## Directions for this task:
Transcribe all of the records word for word, but omit the pictures.

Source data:
-=-=-

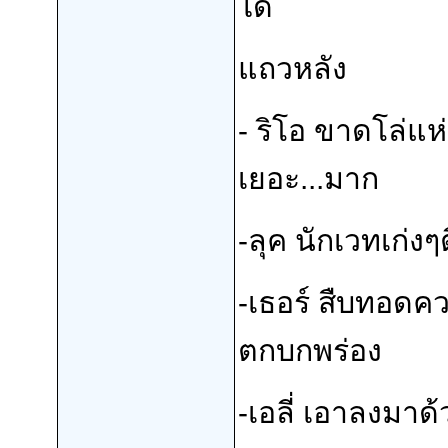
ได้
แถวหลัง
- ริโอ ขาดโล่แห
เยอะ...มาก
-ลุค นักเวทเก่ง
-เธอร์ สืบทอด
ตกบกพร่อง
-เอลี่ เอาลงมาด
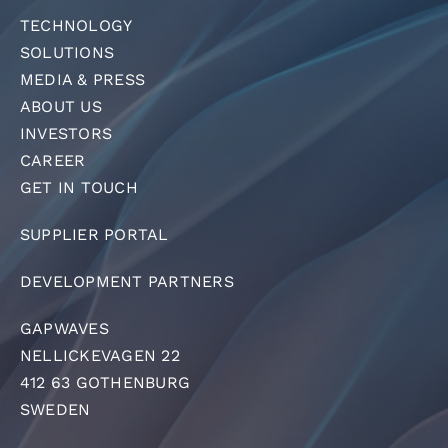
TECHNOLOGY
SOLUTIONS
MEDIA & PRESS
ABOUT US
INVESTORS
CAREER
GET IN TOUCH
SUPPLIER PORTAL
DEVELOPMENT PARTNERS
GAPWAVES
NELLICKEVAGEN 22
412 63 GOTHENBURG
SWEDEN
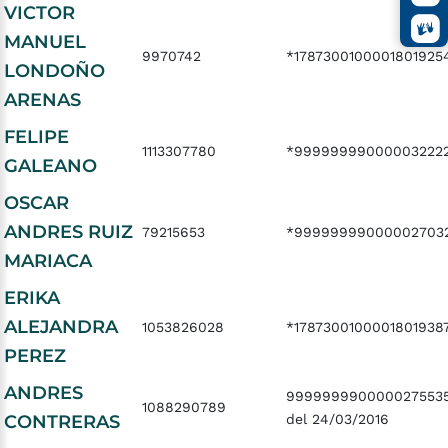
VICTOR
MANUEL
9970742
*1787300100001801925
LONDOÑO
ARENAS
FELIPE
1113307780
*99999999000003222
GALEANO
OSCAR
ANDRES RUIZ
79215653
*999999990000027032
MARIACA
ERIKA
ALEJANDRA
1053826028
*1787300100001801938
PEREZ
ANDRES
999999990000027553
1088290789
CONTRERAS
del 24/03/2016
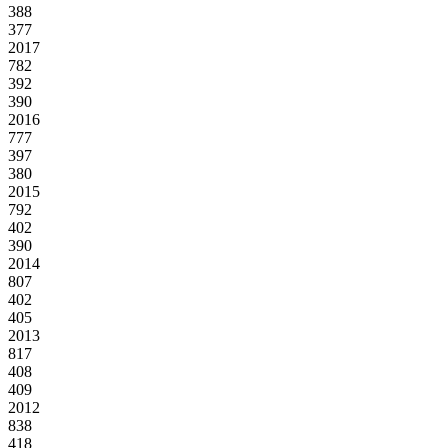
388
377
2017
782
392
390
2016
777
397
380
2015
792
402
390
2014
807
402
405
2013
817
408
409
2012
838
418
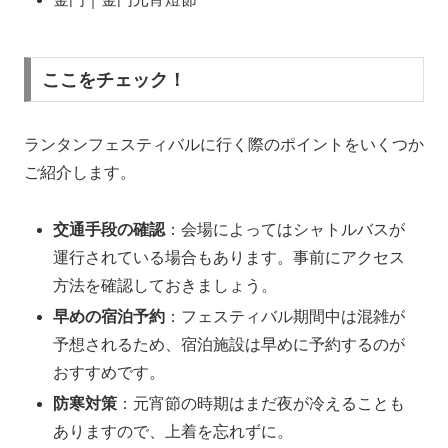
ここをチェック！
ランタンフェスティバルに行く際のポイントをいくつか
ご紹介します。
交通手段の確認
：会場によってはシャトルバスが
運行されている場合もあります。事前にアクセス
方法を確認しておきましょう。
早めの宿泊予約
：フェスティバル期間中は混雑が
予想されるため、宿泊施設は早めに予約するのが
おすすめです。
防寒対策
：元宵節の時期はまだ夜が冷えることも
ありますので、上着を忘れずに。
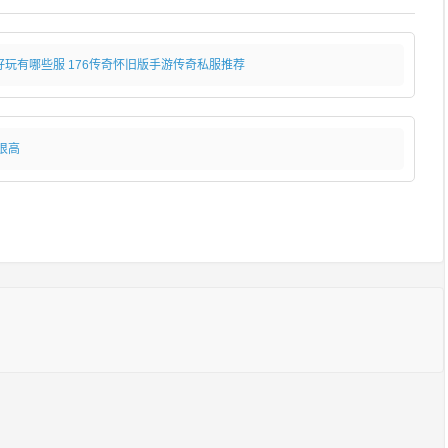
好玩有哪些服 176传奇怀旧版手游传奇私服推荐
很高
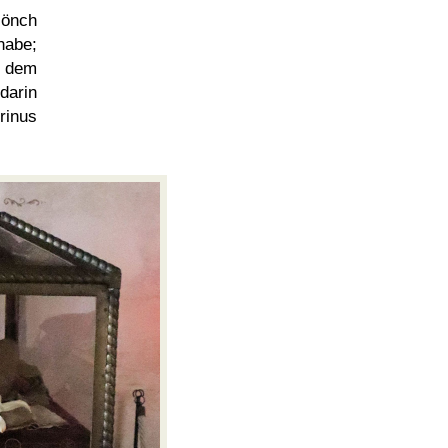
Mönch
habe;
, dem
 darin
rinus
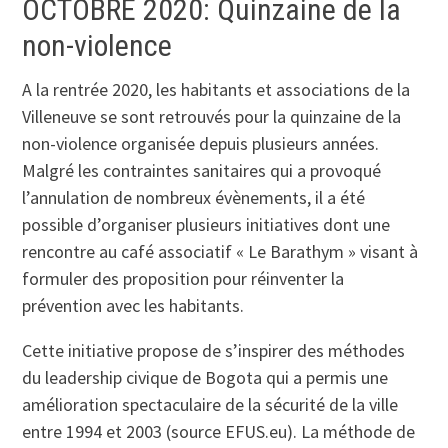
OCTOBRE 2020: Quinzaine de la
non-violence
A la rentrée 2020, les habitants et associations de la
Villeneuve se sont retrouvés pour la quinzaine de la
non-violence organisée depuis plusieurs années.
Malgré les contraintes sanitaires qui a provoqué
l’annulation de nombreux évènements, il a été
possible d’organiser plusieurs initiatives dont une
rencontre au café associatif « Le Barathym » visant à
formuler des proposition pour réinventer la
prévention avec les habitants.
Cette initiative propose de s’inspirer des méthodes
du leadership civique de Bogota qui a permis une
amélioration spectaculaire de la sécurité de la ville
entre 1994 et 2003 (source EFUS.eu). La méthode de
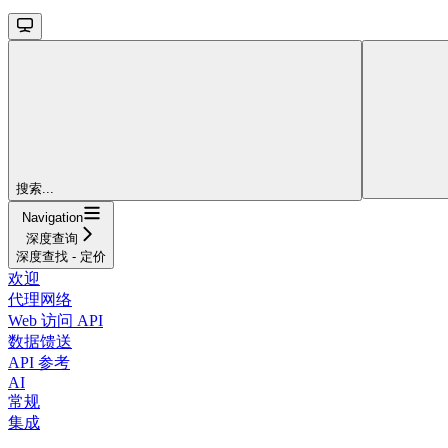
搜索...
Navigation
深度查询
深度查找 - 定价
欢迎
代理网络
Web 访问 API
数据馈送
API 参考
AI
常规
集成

-=-=-

## Written solution:
ได้
แถวหลัง
- ริโอ ขาดโล่แห
เยอะ...มาก
-ลุค นักเวทเก่ง
-เธอร์ สืบทอด
ตกบกพร่อง
-เอลี่ เอาลงมาด
TECHNOLOGY
SOLUTIONS
MEDIA & PRESS
ABOUT US
INVESTORS
CAREER
GET IN TOUCH
SUPPLIER PORTAL
DEVELOPMENT PARTNERS
GAPWAVES
NELLICKEVAGEN 22
412 63 GOTHENBURG
SWEDEN
VICTOR
MANUEL
9970742
*1787300100001801925
LONDOÑO
ARENAS
FELIPE
1113307780
*99999999000003222
GALEANO
OSCAR
ANDRES RUIZ
79215653
*999999990000027032
MARIACA
ERIKA
ALEJANDRA
1053826028
*1787300100001801938
PEREZ
ANDRES
999999990000027553
1088290789
CONTRERAS
del 24/03/2016
388
377
2017
782
392
390
2016
777
397
380
2015
792
402
390
2014
807
402
405
2013
817
408
409
2012
838
418
ここをチェック！
ランタンフェスティバルに行く際のポイントをいくつか
ご紹介します。
交通手段の確認
：会場によってはシャトルバスが
運行されている場合もあります。事前にアクセス
方法を確認しておきましょう。
早めの宿泊予約
：フェスティバル期間中は混雑が
予想されるため、宿泊施設は早めに予約するのが
おすすめです。
防寒対策
：元宵節の時期はまだ夜が冷えることも
ありますので、上着を忘れずに。
好玩有哪些服 176传奇怀旧版手游传奇私服推荐
很高
Mönch
habe;
, dem
 darin
rinus
OCTOBRE 2020: Quinzaine de la
non-violence
A la rentrée 2020, les habitants et associations de la
Villeneuve se sont retrouvés pour la quinzaine de la
non-violence organisée depuis plusieurs années.
Malgré les contraintes sanitaires qui a provoqué
l’annulation de nombreux évènements, il a été
possible d’organiser plusieurs initiatives dont une
rencontre au café associatif « Le Barathym » visant à
formuler des proposition pour réinventer la
prévention avec les habitants.
Cette initiative propose de s’inspirer des méthodes
du leadership civique de Bogota qui a permis une
amélioration spectaculaire de la sécurité de la ville
entre 1994 et 2003 (source EFUS.eu). La méthode de
搜索...
Navigation
深度查询
深度查找 - 定价
欢迎
代理网络
Web 访问 API
数据馈送
API 参考
AI
常规
集成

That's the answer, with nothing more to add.